Adapun 17 isu krusial yang diidentifikasi KPK dalam RKUHAP antara lain:

  1. Konflik lex specialis dengan UU KPK (Pasal 329 & 330).
  2. Pembatasan hukum acara KPK (Pasal 327 huruf a).
  3. Penyelidik KPK tidak diakui (Pasal 1 angka 7 dan Pasal 20).
  4. Definisi penyelidikan tak sesuai praktik KPK (Pasal 1 angka 8).
  5. Keterangan saksi di penyelidikan tidak diakui (Pasal 1 angka 40).
  6. Penetapan tersangka hanya di tahap penyidikan (Pasal 1 angka 25).
  7. Penghentian penyidikan wajib libatkan Polri (Pasal 25 ayat 3).

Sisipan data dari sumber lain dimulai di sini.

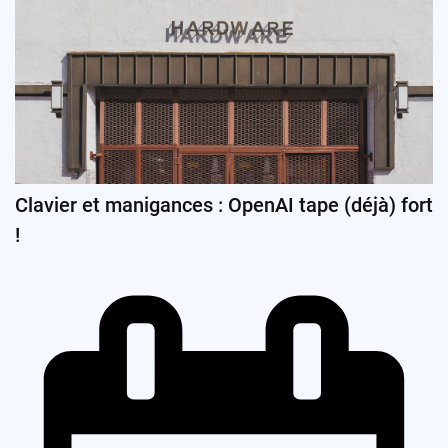
Clavier et manigances : OpenAI tape (déjà) fort
!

  8. Pelimpahan berkas melalui Polri (Pasal 7 ayat 5, Pasal 8 ayat 3).
  9. Penggeledahan wajib didampingi penyidik Polri lokal (Pasal 43, 44, 109).
  10. Penyitaan butuh izin Ketua PN (Pasal 112).
  11. Penyadapan hanya di tahap penyidikan dengan izin PN (Pasal 124, 126, 129).
  12. Cegah lari ke luar negeri hanya berlaku bagi tersangka (Pasal 133).
  13. Praperadilan dapat menghambat sidang pokok perkara (Pasal 154 ayat 1 huruf d).
  14. Kewenangan KPK dalam perkara koneksitas tidak diatur (Pasal 161–164).
  15. Perlindungan saksi/pelapor hanya oleh LPSK (Pasal 55 ayat 4).
  16. Penuntutan luar daerah hanya lewat Jaksa Agung (Pasal 62).
  17. Pasal penuntut umum tidak eksplisit mengakui KPK (Pasal 60).

KPK menegaskan, reformulasi atau penghapusan sejumlah pasal menjadi penting untuk menjamin tidak ada pelemahan dalam upaya pemberantasan korupsi.